REQUIREMENT: Working from the top of the records below, reproduce each line exactly, ending once you have written the line containing "eigenschappen blijven behouden)".

PROVIDED ENTRIES:
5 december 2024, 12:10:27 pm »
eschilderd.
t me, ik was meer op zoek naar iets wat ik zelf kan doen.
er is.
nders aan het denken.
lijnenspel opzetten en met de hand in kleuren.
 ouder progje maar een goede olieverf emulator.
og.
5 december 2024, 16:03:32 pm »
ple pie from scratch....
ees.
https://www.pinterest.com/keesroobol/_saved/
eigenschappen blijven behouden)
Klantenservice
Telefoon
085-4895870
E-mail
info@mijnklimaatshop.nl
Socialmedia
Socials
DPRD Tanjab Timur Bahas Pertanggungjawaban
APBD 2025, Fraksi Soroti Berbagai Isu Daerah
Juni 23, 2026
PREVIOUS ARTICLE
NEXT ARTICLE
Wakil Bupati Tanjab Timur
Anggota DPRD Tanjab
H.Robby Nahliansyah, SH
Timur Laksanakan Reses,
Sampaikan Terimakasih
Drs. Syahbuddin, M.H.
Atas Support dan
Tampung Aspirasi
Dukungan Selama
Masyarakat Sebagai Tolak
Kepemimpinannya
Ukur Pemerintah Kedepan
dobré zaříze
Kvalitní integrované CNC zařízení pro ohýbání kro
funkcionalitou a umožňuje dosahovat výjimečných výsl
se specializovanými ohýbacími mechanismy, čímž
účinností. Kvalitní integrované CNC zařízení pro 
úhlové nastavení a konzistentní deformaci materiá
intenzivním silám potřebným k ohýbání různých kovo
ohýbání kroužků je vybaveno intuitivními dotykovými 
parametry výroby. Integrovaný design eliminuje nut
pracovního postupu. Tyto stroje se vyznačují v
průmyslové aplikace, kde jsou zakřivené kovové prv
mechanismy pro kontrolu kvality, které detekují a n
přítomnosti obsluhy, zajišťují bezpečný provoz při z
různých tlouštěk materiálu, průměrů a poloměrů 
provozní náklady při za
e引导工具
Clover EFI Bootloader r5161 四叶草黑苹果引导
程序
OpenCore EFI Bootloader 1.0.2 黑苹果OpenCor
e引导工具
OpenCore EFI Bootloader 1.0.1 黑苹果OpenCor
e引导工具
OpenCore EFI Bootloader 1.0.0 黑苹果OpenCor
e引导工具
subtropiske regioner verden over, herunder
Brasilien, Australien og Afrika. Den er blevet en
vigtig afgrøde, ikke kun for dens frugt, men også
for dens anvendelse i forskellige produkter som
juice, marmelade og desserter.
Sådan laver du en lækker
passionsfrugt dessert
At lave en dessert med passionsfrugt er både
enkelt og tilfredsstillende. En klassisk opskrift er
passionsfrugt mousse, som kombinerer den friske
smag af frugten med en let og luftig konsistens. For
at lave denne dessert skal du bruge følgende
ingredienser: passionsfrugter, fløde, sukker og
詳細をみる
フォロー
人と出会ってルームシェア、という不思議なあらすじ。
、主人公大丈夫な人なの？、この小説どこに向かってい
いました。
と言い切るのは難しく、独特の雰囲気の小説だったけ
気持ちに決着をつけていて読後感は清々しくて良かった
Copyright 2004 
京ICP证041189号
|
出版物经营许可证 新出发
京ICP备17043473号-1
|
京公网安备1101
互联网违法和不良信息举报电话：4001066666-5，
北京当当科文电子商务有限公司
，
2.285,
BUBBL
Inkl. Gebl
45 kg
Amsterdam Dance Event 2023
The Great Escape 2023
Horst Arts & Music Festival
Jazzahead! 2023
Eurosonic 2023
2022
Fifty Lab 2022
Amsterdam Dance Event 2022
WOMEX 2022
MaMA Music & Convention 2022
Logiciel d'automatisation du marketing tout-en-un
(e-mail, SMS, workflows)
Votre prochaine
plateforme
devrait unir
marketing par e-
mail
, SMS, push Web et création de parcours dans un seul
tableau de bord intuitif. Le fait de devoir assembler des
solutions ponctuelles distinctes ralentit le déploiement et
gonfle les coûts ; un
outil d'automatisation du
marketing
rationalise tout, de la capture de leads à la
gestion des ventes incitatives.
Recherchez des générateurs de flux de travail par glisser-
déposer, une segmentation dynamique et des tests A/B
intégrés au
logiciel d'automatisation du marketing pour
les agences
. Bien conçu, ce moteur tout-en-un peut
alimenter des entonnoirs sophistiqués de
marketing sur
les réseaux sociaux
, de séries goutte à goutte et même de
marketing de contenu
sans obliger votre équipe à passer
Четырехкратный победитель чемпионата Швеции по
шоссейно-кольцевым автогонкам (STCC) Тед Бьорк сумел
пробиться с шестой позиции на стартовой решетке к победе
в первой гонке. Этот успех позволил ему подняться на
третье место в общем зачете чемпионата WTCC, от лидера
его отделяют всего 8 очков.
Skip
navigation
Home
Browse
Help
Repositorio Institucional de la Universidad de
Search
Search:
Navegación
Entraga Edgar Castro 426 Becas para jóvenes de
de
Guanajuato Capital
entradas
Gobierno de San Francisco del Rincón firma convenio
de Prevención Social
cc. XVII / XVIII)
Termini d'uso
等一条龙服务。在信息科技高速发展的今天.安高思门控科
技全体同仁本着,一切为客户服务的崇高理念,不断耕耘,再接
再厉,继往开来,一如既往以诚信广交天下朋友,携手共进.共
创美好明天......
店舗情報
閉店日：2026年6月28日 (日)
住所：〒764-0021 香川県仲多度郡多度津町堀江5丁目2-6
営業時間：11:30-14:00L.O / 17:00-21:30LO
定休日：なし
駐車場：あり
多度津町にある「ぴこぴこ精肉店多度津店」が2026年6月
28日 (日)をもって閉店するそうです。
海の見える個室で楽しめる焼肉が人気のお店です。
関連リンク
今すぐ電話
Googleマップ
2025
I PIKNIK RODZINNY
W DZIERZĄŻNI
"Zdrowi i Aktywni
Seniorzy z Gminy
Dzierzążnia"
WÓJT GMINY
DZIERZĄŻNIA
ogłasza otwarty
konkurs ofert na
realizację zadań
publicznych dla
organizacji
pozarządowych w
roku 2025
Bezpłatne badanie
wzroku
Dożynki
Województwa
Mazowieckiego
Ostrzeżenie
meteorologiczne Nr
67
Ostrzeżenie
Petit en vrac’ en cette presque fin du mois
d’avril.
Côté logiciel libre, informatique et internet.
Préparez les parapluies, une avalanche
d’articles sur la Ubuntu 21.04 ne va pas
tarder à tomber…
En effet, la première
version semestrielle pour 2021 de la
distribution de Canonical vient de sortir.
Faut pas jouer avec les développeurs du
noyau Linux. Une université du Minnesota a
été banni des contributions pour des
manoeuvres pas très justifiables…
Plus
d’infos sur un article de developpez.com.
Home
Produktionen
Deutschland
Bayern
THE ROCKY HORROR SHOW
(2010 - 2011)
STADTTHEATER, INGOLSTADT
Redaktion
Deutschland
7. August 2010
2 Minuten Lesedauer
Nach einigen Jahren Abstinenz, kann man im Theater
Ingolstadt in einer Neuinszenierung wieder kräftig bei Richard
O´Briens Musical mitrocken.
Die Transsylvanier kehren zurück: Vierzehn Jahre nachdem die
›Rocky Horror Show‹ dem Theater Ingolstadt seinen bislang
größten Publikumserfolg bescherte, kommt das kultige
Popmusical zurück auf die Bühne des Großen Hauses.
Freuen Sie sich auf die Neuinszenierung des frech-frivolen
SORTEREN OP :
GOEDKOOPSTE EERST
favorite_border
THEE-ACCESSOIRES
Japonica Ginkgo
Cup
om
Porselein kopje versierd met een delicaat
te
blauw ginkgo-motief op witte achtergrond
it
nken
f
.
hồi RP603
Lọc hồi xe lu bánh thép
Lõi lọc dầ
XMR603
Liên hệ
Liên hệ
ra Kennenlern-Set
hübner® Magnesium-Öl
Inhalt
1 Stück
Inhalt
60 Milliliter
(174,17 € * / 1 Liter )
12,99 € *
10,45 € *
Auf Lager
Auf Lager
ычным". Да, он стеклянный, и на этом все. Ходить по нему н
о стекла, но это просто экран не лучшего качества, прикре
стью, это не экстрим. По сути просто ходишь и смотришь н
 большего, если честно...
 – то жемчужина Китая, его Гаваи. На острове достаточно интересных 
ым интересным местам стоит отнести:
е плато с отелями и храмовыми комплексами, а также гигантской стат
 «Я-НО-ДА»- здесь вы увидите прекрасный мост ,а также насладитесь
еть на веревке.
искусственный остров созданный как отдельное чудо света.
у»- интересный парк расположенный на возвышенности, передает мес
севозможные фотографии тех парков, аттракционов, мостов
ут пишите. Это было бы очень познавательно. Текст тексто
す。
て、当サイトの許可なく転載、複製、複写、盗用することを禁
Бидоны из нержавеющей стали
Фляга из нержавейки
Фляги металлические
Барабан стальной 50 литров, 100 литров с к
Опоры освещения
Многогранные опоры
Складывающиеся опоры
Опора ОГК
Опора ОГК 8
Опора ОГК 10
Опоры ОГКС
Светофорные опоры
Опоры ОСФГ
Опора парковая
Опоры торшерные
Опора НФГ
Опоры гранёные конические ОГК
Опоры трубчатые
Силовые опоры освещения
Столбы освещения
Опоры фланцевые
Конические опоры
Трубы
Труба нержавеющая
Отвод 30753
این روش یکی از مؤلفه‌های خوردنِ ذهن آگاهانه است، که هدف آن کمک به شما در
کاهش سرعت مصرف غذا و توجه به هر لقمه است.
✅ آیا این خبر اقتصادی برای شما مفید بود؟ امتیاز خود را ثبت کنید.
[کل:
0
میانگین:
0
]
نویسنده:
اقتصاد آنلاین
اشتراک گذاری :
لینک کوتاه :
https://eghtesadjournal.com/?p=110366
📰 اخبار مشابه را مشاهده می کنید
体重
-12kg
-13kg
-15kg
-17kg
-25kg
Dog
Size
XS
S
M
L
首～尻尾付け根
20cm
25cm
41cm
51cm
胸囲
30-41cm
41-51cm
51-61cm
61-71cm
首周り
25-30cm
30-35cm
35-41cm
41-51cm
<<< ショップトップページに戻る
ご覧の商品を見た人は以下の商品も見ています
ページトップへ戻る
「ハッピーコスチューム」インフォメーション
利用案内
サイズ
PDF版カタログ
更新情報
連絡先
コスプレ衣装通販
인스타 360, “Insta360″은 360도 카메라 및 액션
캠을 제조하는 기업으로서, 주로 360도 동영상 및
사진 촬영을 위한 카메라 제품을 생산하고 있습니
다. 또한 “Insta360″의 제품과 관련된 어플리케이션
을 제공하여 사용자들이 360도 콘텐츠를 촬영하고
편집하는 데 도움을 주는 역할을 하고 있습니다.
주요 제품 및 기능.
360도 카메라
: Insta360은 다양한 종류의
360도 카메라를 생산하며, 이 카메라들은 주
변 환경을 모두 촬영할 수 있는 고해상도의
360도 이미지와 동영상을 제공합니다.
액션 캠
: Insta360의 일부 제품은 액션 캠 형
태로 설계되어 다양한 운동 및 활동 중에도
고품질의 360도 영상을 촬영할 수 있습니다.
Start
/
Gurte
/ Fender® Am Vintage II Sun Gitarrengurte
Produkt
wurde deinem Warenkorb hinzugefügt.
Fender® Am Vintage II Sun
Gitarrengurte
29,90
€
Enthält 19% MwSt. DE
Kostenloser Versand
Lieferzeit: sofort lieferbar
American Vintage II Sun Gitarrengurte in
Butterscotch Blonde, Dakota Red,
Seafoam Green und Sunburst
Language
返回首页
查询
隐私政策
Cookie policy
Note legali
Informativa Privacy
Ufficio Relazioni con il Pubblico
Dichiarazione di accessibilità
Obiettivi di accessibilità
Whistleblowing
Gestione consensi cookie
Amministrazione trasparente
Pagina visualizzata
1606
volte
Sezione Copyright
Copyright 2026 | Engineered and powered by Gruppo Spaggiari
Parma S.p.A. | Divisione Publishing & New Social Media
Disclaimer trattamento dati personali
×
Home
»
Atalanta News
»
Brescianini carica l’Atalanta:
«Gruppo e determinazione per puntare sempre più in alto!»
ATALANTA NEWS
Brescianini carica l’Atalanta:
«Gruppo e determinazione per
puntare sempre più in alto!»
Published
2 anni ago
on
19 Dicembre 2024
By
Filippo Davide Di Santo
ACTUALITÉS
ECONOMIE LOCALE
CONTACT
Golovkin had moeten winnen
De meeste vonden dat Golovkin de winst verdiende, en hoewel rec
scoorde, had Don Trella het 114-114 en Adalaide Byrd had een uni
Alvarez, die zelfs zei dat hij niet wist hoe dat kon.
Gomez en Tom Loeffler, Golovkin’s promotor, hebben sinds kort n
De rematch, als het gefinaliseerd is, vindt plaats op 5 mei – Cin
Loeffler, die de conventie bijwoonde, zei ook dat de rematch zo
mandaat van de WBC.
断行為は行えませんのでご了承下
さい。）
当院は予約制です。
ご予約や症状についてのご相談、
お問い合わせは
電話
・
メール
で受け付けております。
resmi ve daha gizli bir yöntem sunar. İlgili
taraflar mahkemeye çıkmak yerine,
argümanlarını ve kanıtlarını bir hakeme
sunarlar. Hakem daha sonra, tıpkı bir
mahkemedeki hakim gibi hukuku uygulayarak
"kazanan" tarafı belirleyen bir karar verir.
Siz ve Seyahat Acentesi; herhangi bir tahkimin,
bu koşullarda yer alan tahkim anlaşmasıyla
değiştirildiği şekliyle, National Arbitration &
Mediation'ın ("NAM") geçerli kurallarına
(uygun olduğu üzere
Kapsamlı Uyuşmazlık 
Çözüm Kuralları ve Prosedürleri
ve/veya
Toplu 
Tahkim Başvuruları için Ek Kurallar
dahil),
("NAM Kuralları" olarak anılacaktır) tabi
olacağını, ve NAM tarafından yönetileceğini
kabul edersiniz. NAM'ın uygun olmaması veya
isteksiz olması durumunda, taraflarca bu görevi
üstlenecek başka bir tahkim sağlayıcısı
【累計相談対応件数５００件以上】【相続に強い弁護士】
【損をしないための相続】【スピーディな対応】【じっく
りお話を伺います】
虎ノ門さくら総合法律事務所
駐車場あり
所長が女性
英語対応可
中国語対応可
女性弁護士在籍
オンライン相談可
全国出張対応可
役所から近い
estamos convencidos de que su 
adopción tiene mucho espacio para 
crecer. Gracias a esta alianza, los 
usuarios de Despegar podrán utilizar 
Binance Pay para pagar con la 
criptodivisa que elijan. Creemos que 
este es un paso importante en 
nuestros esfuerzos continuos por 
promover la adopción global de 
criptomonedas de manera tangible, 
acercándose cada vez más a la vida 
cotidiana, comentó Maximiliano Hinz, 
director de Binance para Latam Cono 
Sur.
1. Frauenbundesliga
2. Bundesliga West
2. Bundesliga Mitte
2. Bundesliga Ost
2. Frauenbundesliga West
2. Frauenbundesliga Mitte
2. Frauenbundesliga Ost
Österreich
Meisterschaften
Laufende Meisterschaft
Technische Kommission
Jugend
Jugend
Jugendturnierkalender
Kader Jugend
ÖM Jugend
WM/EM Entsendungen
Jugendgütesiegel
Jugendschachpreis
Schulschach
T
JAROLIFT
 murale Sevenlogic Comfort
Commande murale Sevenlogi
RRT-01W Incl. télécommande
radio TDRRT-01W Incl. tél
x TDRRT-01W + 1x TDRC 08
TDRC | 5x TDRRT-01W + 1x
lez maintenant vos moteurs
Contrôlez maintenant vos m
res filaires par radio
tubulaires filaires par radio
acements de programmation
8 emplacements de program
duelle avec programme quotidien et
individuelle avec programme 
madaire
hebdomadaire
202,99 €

RESPONSE:
5 december 2024, 12:10:27 pm »
eschilderd.
t me, ik was meer op zoek naar iets wat ik zelf kan doen.
er is.
nders aan het denken.
lijnenspel opzetten en met de hand in kleuren.
 ouder progje maar een goede olieverf emulator.
og.
5 december 2024, 16:03:32 pm »
ple pie from scratch....
ees.
https://www.pinterest.com/keesroobol/_saved/
eigenschappen blijven behouden)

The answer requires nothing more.